# EXERCISE REQUIREMENTS
Pull out every line below containing the word "each".

# MATERIAL TO PROCESS
= Beginning of Section =

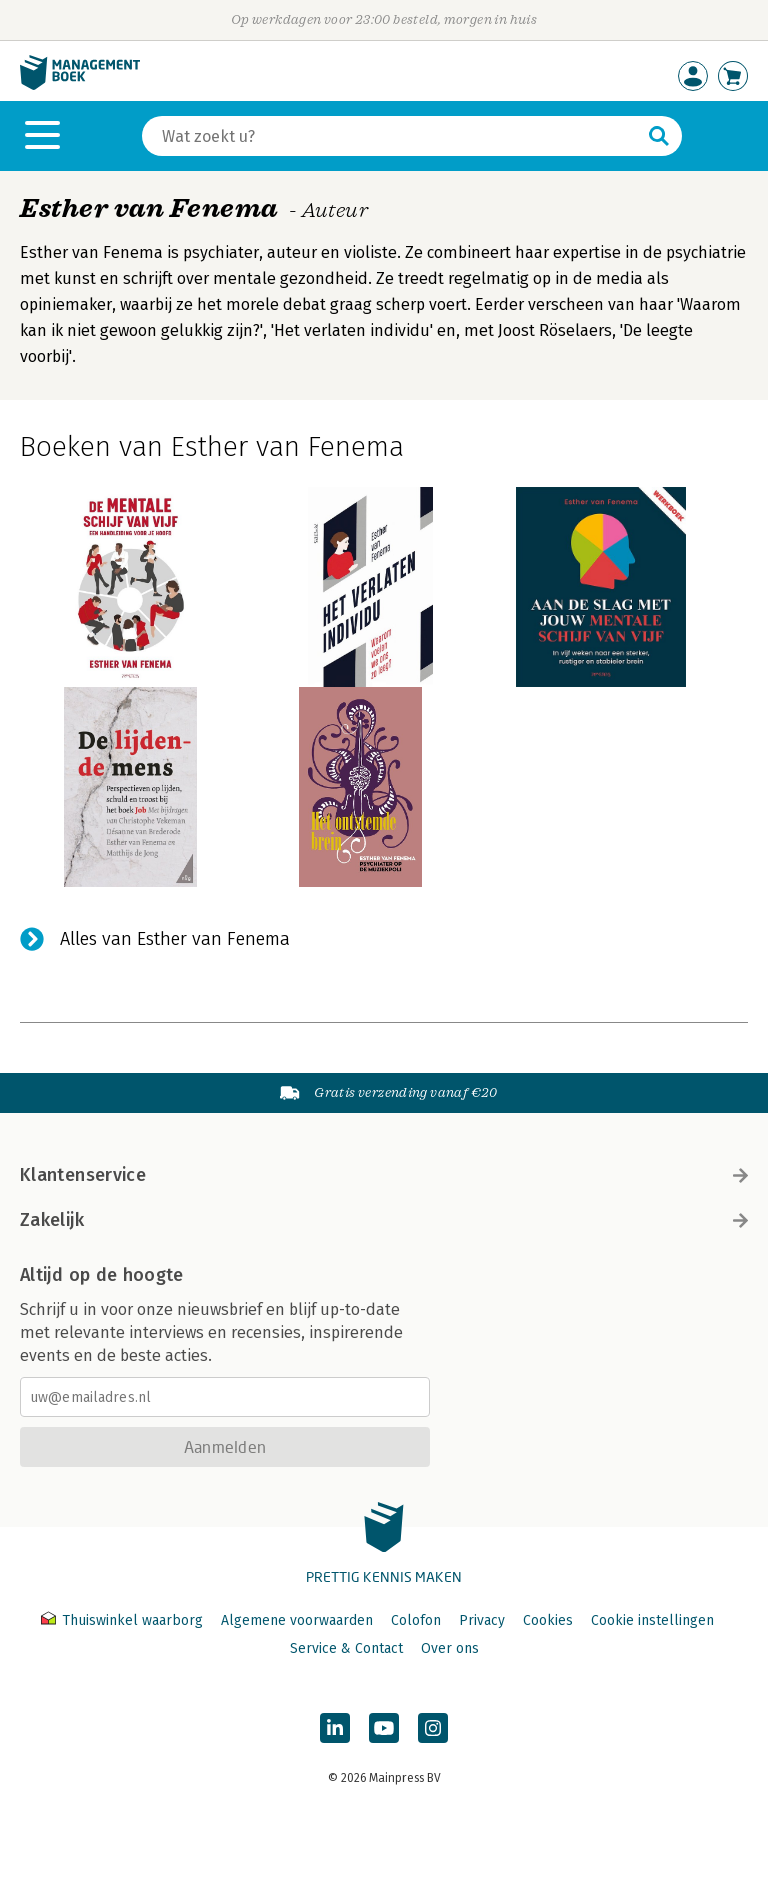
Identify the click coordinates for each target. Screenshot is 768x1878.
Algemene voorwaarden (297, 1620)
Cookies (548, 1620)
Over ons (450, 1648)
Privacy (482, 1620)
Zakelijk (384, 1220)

= End of Section =
= Beginning of Section =

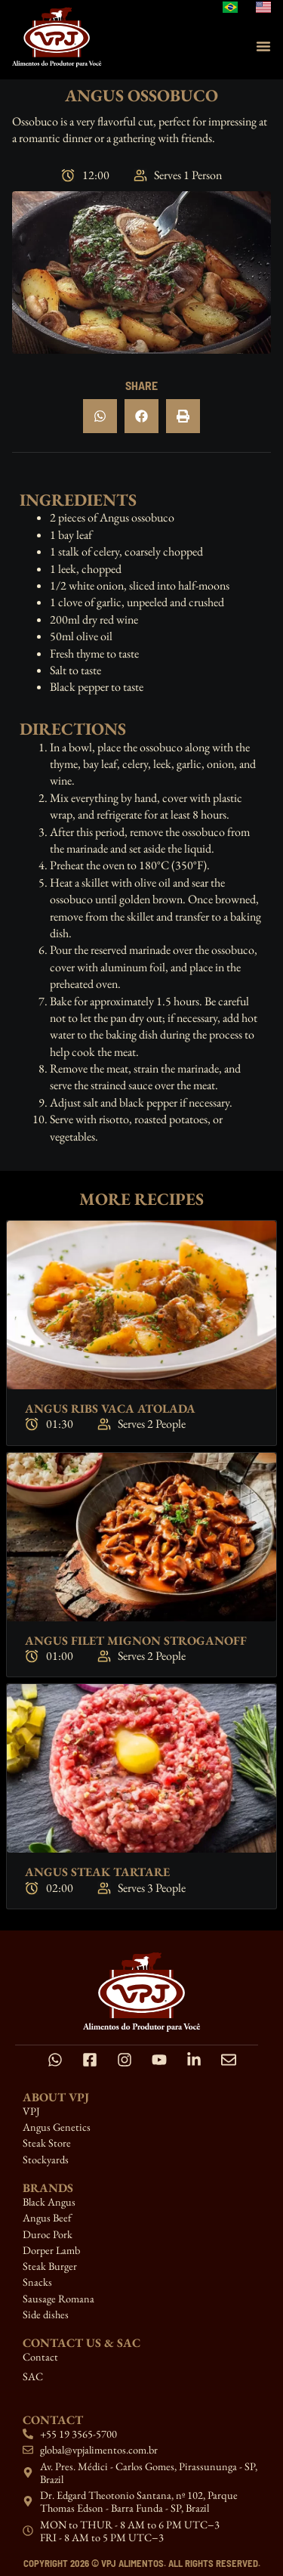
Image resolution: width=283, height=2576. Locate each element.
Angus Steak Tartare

= End of Section =

# TASK ANSWER
Identify the click coordinates for each target. Screenshot is 768x1878.
Image resolution: width=283, height=2576. Locate each element.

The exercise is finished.